1 out of 5
Directed by: Maggie Levin
Cripes, this is one of those unfortunate film experiences that just can’t help but dig its own hole deeper and deeper. I do think there are separate pieces of this that work – some stylistic pieces, some performances, some plot elements – but it’s all bandaided together monstrously, rendering each of those pieces rather, I’m sorry to say, worthless.
The best bits are near the beginning: pop star Valentine (Britt Baron) is playing a gig to a pretty enthused show, excepting three crowd hecklers who, along with some intermingled editing cuts, give us one piece of My Valentine’s gist: that there’s another pop star named Trezzure (Anna Lore) who looks the same and who sings the same and who these trio are convinced is the creator of the shtick Valentine is ripping off. The glitzy effects employed by Levin during this sequence sync up well, and the original music is good.
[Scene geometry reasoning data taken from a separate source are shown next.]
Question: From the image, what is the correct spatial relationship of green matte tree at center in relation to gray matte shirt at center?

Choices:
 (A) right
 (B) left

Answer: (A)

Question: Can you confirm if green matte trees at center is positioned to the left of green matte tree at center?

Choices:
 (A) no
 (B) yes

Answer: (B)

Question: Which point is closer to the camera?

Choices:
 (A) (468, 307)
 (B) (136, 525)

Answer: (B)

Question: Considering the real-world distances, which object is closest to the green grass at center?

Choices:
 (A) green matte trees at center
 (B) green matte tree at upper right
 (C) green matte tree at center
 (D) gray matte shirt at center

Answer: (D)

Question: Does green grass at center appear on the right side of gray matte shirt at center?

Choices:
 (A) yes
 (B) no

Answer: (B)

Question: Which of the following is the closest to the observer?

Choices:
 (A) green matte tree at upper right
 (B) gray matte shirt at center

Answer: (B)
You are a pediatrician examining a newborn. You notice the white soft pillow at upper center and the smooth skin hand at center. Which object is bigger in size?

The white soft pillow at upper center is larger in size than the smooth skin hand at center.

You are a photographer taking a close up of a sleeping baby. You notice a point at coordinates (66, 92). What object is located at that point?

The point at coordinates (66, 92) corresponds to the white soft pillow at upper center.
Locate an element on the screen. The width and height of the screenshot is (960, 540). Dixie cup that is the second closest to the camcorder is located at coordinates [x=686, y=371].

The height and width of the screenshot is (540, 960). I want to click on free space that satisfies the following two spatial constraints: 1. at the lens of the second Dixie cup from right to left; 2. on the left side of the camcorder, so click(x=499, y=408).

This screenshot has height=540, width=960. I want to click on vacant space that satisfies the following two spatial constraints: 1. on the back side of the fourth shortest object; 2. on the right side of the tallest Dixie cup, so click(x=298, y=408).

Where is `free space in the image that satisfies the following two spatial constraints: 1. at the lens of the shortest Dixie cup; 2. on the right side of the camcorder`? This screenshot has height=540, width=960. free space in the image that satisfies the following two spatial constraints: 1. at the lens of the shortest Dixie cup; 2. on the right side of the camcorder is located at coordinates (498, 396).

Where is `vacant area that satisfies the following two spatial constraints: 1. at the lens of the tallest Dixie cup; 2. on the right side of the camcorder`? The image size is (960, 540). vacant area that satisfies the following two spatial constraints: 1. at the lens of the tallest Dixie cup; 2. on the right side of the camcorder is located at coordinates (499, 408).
The banter amidst the hecklers is a bit forced, but it sort of works with the stylistic delivery. Soon after this sequence, we get the other part of the gist: enter Royal (Benedict Samuel), Trezzure’s agent, who pays the venue to empty out excepting the two girls and himself, and via another flurry of editing – a bit less successfully employed this time – we see that Royal used to be Valentine’s agent, and boyfriend, and that he ‘molded’ her into the pop star he wanted to see, with a heaping helping of emotional abuse (and some physical) on top of it. Unsubtle clues show that Trezzure is on the same path.
While the moments where the script breaks to deliver us handbook “how to survive an abusive relationship” dialogue is, again, a bit forced, Baron and Samuel both do well with the material, and there would have been the possibility for a valid, topical drama in there, albeit one without much depth to it, which feels like a cheap shot for an important topic, but it’s one that deserves to be hit harder than this films treatment of it.
…Which may seem like irony, as I’m neglecting the other part of the movie: the Into the Dark horror part. As we’ve seen with this series, the “message” films suffer the worst from trying to remember to include blood and guts, and My Valentine’s unbelievable attempts at forcing us into a situation where Royal is dropping bodies left and right – unbelievable for how lazy and dumb they are, where an open door is avoided because a few people are standing in front of it, or where a business apparently doesn’t have a landline (businesses are, like, the last refuge for being able to find a wired phone…), and many other eye-rollingly stupid, even for horror, examples of why things didn’t have to play out they way they’re telegraphed to – these attempts really take their toll on the movie’s watchability, even at a 79-minute runtime. What’s doubly unfortunate about this is that these thin attempts at genre make those moderately worthwhile elements feel empty without a solid framework, and Levin’s visuals end up feeling weightless and pointless for the same reason.
Remake this as more of a character drama, and I’d give it a second go.